---------- PROVIDED MATERIAL ----------

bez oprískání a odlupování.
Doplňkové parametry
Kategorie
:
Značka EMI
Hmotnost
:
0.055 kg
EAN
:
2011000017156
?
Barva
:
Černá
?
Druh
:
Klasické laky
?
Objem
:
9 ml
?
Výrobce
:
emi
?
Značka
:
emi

----------
---------- PROVIDED MATERIAL ----------

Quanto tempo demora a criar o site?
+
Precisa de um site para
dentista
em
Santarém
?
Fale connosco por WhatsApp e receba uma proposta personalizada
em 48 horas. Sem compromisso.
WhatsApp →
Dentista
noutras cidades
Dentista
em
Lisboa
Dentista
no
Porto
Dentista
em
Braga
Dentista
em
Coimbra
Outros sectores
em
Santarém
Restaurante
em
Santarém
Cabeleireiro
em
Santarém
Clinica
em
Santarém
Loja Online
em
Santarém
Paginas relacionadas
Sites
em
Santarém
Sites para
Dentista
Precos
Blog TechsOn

----------

THE PROBLEM
Starting at the line above that holds "Loja Online" and ending at the line that holds "Blog TechsOn", transcribe each line exactly and include no other lines.

FINISHED TASK
Loja Online
em
Santarém
Paginas relacionadas
Sites
em
Santarém
Sites para
Dentista
Precos
Blog TechsOn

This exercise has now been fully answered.